→ EXERCISE:
Across all lines of the entries, tally those with the word "candles" in them. The reply is the tally, by itself.
━━━━━ INPUT DATA
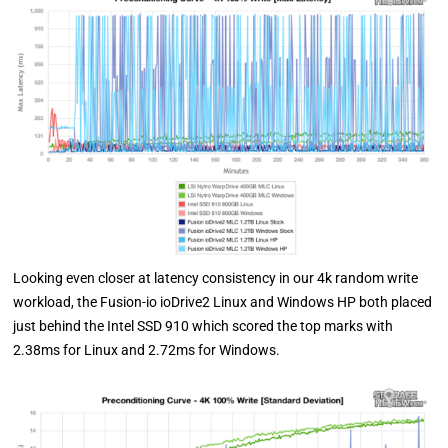
Looking even closer at latency consistency in our 4k random write
workload, the Fusion-io ioDrive2 Linux and Windows HP both placed
just behind the Intel SSD 910 which scored the top marks with
2.38ms for Linux and 2.72ms for Windows.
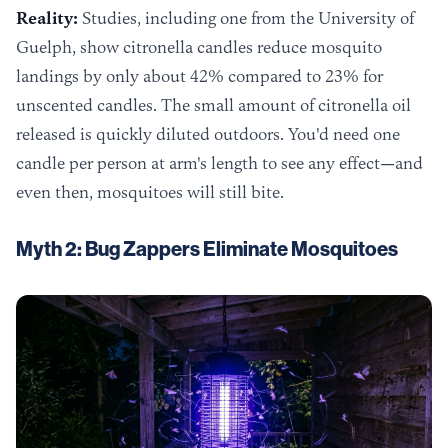
Reality:
Studies, including one from the University of
Guelph, show citronella candles reduce mosquito
landings by only about 42% compared to 23% for
unscented candles. The small amount of citronella oil
released is quickly diluted outdoors. You'd need one
candle per person at arm's length to see any effect—and
even then, mosquitoes will still bite.
Myth 2: Bug Zappers Eliminate Mosquitoes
━━━━━━━━━━
→ EXERCISE OUTPUT:
2